南坊録に學ぶ3 向ひ向はれる人

次に:

「宗易へ茶に參れば、必ず手水鉢の水を、自身に手桶にて運び入らるゝ程に
(中略)
客の目の前にて、いかにも潔く入れたるよし
(中略)
手水鉢の水ためは、小手桶に一つの水にて、ぞろりとこぼるゝほどの大きさに切たるよし、と申なりと答えられし。
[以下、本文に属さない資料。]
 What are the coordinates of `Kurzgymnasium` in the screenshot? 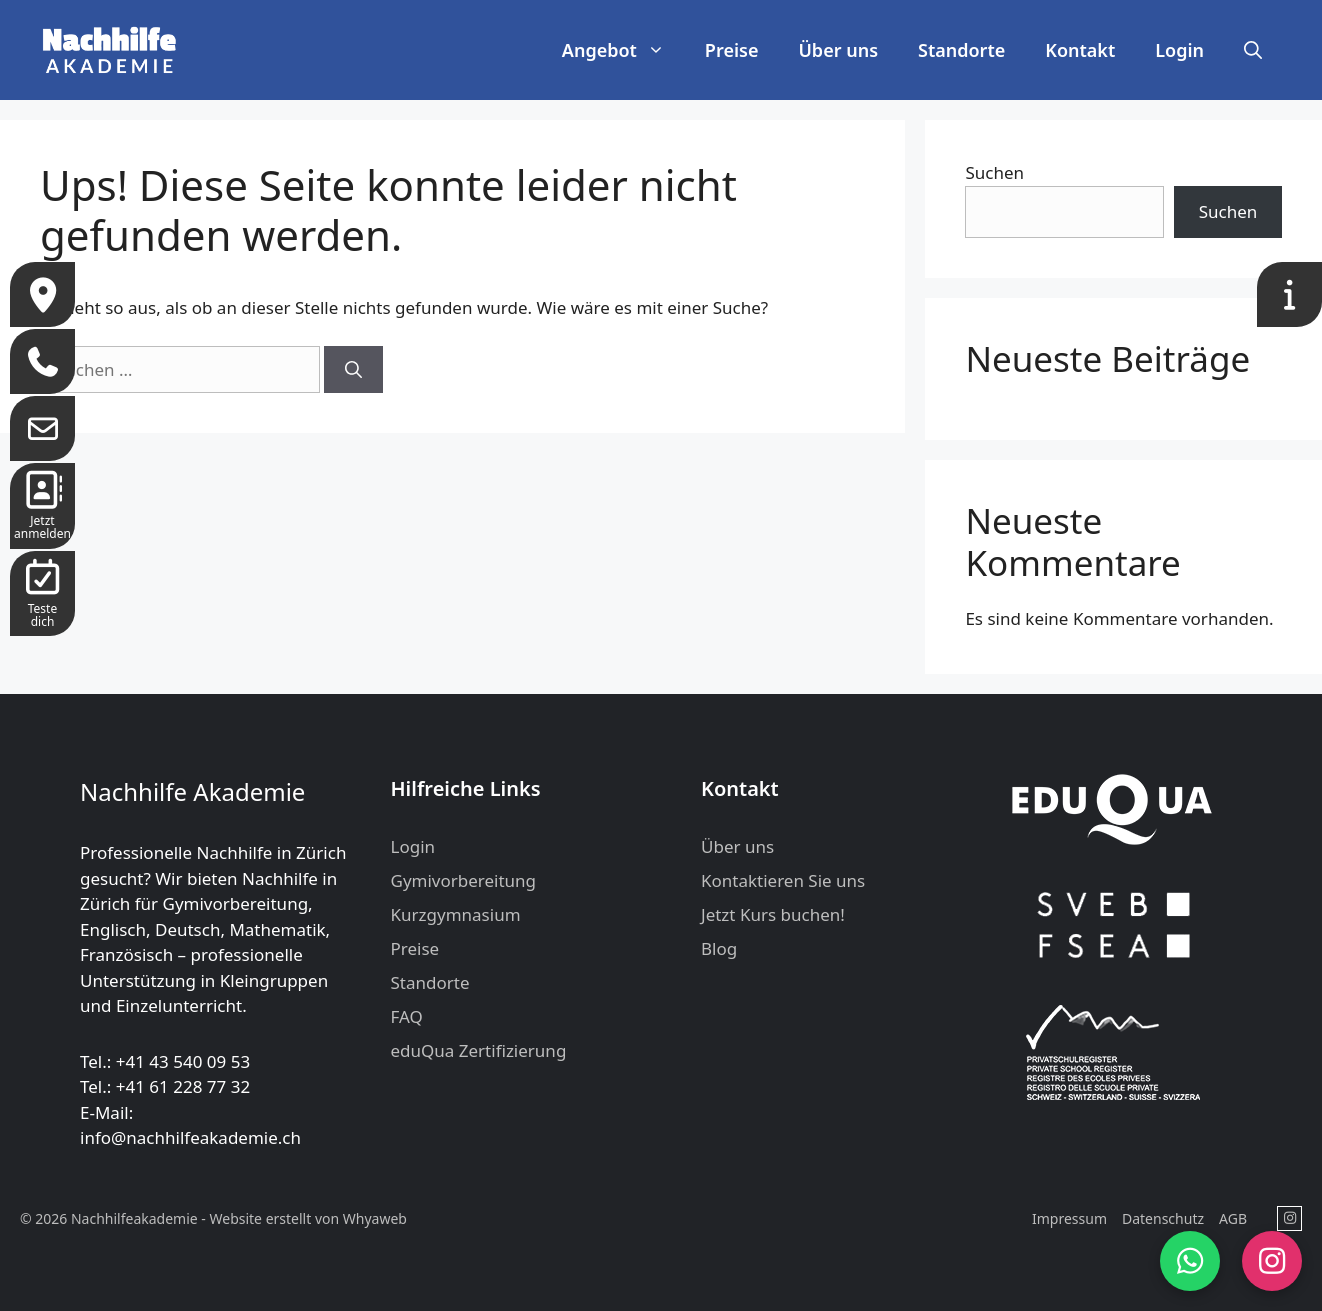 It's located at (456, 914).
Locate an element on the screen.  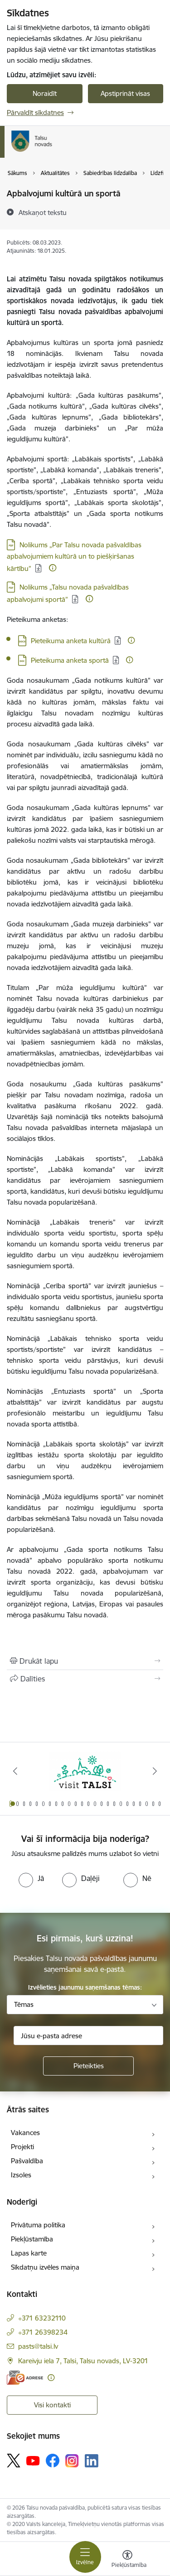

」

の部分。

解説は

此の大意を申すと──「利休居士はお茶の度毎に必ず自身で
(中略)
──と言ふ意味であるが、しかしこれを、その文字通りに解釋し、その通りに實行してはならない點もあるから、充分に吟味して、居士の言葉の表面を取るのではなく、その心中をよく/\推し量らねばならない。

どないせいっちゅーねん、とか思うが:

さればとて「客の目の前にて」とあるをその通りに解して、客の姿を見て、或は客の面前で、亭主がぞろりと水をいれてくえては、お客の方では、難有いと思ふ心を通り越して、恐縮の思ひが先に立ち、却つて清浄感は薄らぐものなる事を忘れないでほしい。

なるほど。

客の目の前で手水鉢の水を入れ換える、という風習は現代にはない(と思う)。
現代にない風習を、聖典だからとやってしまってはお話にならない、という事か。

…でも原理主義になりきれない聖典ってどうなの?それ。

清澄な水を手水鉢に盛る事は「奔走」の一つであると居士は申された。この奔走と言ふ言葉に就いて一言して置きたい。
奔走とは、言ふ迄でもないが、奔せ走るで、諸方面をあちこちと走り廻る事である。
(中略)
だから此の時代のもので「御馳走に預り難有く存じ奉候」とあつたなら、それは御世話に成りまして難有う、と言ふ意味で、決して海老フライを饗応して貰うた御禮ではない。
馳走も奔走も共に足で馳けずり廻る事である。亭主が自分自身で彼方此方と馳せ廻つて、冷い水の在り所を探し、美味しいトマトを買ひ求め、珍しい御菓子を手に入れ、その眞心で御客を招待する。
それが本當のお茶である。
御茶會はお金でするものではない。口先でするものではない。
足でする事こそ、眞實の「お茶」である。

かっこいいなぁ。
と思うものの、この時代のお茶の問題点が浮き彫りにされていると思う。
料亭の出張料理+茶席での道具批評。そういう時代だったんだろうね。